Transcept expects that the Intermezzo NDA resubmission, if
accepted and deemed complete by the FDA, will be subject to a Class 2 six-month
review.
The Intermezzo resubmission package is intended to address
issues raised in the October 2009 FDA Complete Response Letter. New information
contained in the resubmission package includes data and analyses from the
recently completed Intermezzo highway driving study, a comparative review of
data from previous driving studies of sleep aids and other medications, and
redesigned product packaging and instructional tools. The resubmission also
includes a recent epidemiology study that demonstrates the widespread use of 7
to 8 hour hypnotic drugs in the middle of the night, despite the fact that
these products have been approved only for bedtime dosing.

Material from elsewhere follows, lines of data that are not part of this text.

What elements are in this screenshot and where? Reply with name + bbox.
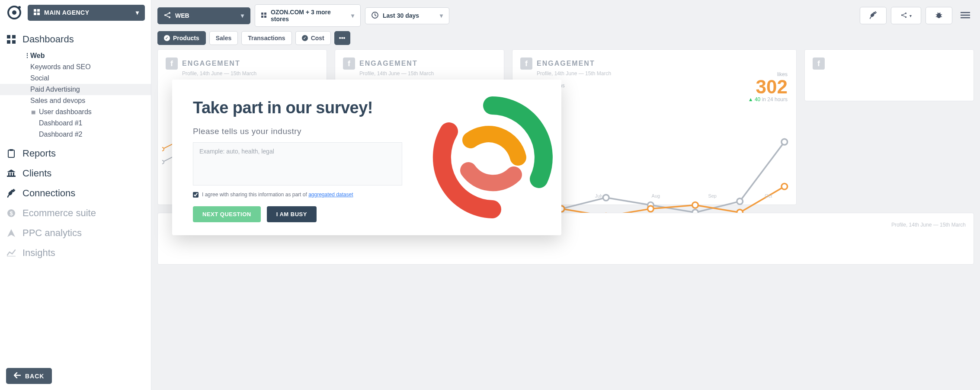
arrow-left-icon — [14, 372, 21, 380]
dashboard-icon — [6, 35, 16, 44]
survey-agree[interactable]: I agree with sharing this information as… — [193, 192, 402, 198]
svg-point-1 — [12, 10, 16, 15]
back-label: BACK — [25, 373, 44, 380]
pill-cost[interactable]: ✓ Cost — [295, 31, 331, 45]
card-title: ENGAGEMENT — [359, 60, 418, 67]
pill-sales[interactable]: Sales — [209, 31, 238, 45]
survey-agree-checkbox[interactable] — [193, 192, 199, 198]
grid-icon — [34, 9, 40, 16]
sidebar-item-sales-devops[interactable]: Sales and devops — [0, 95, 151, 106]
context-web-label: WEB — [175, 12, 189, 19]
sidebar-item-web[interactable]: Web — [0, 50, 151, 61]
stores-selector[interactable]: OZON.COM + 3 more stores ▾ — [255, 4, 361, 27]
nav-dashboards[interactable]: Dashboards — [0, 29, 151, 49]
pill-transactions[interactable]: Transactions — [241, 31, 291, 45]
context-web-selector[interactable]: WEB ▾ — [157, 7, 250, 24]
svg-rect-13 — [7, 176, 16, 177]
date-range-label: Last 30 days — [383, 12, 419, 19]
bug-button[interactable] — [926, 7, 952, 24]
plug-icon — [869, 11, 877, 20]
facebook-icon: f — [166, 58, 178, 70]
svg-point-35 — [937, 13, 941, 18]
chevron-down-icon: ▾ — [351, 12, 354, 19]
facebook-icon: f — [343, 58, 355, 70]
aggregated-dataset-link[interactable]: aggregated dataset — [308, 192, 353, 198]
i-am-busy-button[interactable]: I AM BUSY — [267, 206, 317, 222]
survey-input[interactable] — [193, 142, 402, 185]
nav-connections[interactable]: Connections — [0, 183, 151, 203]
nav-ppc[interactable]: PPC analytics — [0, 223, 151, 243]
svg-rect-28 — [261, 16, 263, 18]
axis-label: Aug — [652, 193, 660, 198]
svg-point-32 — [901, 14, 903, 16]
axis-label: Oct — [765, 193, 772, 198]
svg-point-47 — [737, 198, 743, 205]
sidebar: MAIN AGENCY ▾ Dashboards Web Keywords an… — [0, 0, 151, 390]
svg-point-34 — [905, 16, 906, 18]
share-nodes-icon — [164, 12, 171, 20]
nav-insights[interactable]: Insights — [0, 243, 151, 263]
svg-rect-26 — [261, 13, 263, 15]
facebook-icon: f — [520, 58, 532, 70]
svg-marker-21 — [7, 229, 15, 237]
pill-more[interactable]: ••• — [334, 31, 350, 45]
svg-point-39 — [162, 147, 164, 151]
nav-reports[interactable]: Reports — [0, 144, 151, 163]
card-title: ENGAGEMENT — [182, 60, 240, 67]
sidebar-item-social[interactable]: Social — [0, 73, 151, 84]
svg-point-2 — [18, 6, 21, 9]
sidebar-item-user-dashboards[interactable]: ▦User dashboards — [0, 106, 151, 118]
nav-dashboards-label: Dashboards — [22, 34, 74, 45]
menu-button[interactable] — [957, 7, 974, 24]
chevron-down-icon: ▾ — [910, 13, 912, 18]
svg-marker-17 — [7, 169, 16, 172]
sidebar-item-dashboard-2[interactable]: Dashboard #2 — [0, 129, 151, 140]
svg-rect-16 — [13, 173, 14, 176]
nav-ecommerce-label: Ecommerce suite — [22, 208, 96, 219]
svg-point-41 — [162, 160, 164, 164]
sidebar-item-dashboard-1[interactable]: Dashboard #1 — [0, 118, 151, 129]
ppc-icon — [6, 229, 16, 237]
agency-selector[interactable]: MAIN AGENCY ▾ — [28, 5, 145, 21]
likes-value: 302 — [748, 77, 788, 96]
sidebar-item-keywords[interactable]: Keywords and SEO — [0, 61, 151, 73]
svg-rect-7 — [7, 35, 10, 38]
clock-icon — [372, 12, 378, 20]
app-logo — [6, 4, 22, 21]
svg-rect-8 — [12, 35, 16, 38]
stores-label: OZON.COM + 3 more stores — [271, 9, 347, 22]
svg-rect-6 — [37, 13, 40, 15]
nav-ppc-label: PPC analytics — [22, 227, 82, 239]
nav-clients[interactable]: Clients — [0, 163, 151, 183]
svg-point-53 — [692, 202, 698, 208]
svg-point-52 — [648, 206, 654, 212]
survey-question: Please tells us your industry — [193, 127, 402, 136]
nav-reports-label: Reports — [22, 148, 56, 159]
reports-icon — [6, 149, 16, 158]
chevron-down-icon: ▾ — [241, 12, 244, 19]
date-range-selector[interactable]: Last 30 days ▾ — [365, 7, 449, 24]
back-button[interactable]: BACK — [6, 368, 52, 384]
bug-icon — [935, 11, 943, 20]
nav-ecommerce[interactable]: $ Ecommerce suite — [0, 203, 151, 223]
nav-insights-label: Insights — [22, 247, 55, 259]
hamburger-icon — [961, 12, 970, 20]
svg-rect-3 — [34, 9, 36, 12]
svg-rect-14 — [8, 173, 10, 176]
next-question-button[interactable]: NEXT QUESTION — [193, 206, 261, 222]
share-button[interactable]: ▾ — [891, 7, 921, 24]
pill-products[interactable]: ✓ Products — [157, 31, 206, 45]
svg-rect-10 — [12, 40, 16, 44]
svg-point-23 — [164, 14, 166, 16]
sidebar-item-paid-advertising[interactable]: Paid Advertising — [0, 84, 151, 95]
check-icon: ✓ — [164, 35, 170, 41]
survey-title: Take part in our survey! — [193, 99, 402, 117]
svg-point-55 — [781, 183, 788, 189]
svg-point-48 — [781, 139, 788, 145]
card-subtitle: Profile, 14th June — 15th March — [359, 70, 496, 77]
connect-button[interactable] — [860, 7, 887, 24]
svg-point-24 — [169, 12, 170, 14]
grid-small-icon: ▦ — [31, 109, 35, 115]
check-icon: ✓ — [302, 35, 308, 41]
svg-rect-15 — [11, 173, 12, 176]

“If approved, we anticipate that Intermezzo will be the
first prescription sleep aid for use as-needed for the treatment of insomnia when
a middle of the night awakening is followed by difficulty returning to
sleep,” said Glenn A. Oclassen, President and Chief Executive Officer of
Transcept Pharmaceuticals. “We plan to work closely with the FDA through
the resubmission process and are fully committed to making this important
therapeutic option available to insomnia patients.”